- [Your goal]:
The entries below should be repeated exactly, with no pictures carried over.

START Data section

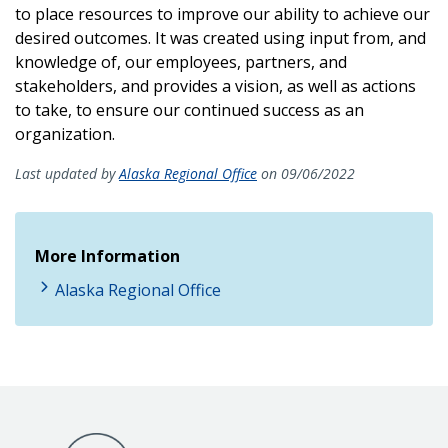
to place resources to improve our ability to achieve our
desired outcomes. It was created using input from, and
knowledge of, our employees, partners, and
stakeholders, and provides a vision, as well as actions
to take, to ensure our continued success as an
organization.
Last updated by
Alaska Regional Office
on 09/06/2022
More Information
Alaska Regional Office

END Data section

- [Answer box]:
to place resources to improve our ability to achieve our
desired outcomes. It was created using input from, and
knowledge of, our employees, partners, and
stakeholders, and provides a vision, as well as actions
to take, to ensure our continued success as an
organization.
Last updated by
Alaska Regional Office
on 09/06/2022
More Information
Alaska Regional Office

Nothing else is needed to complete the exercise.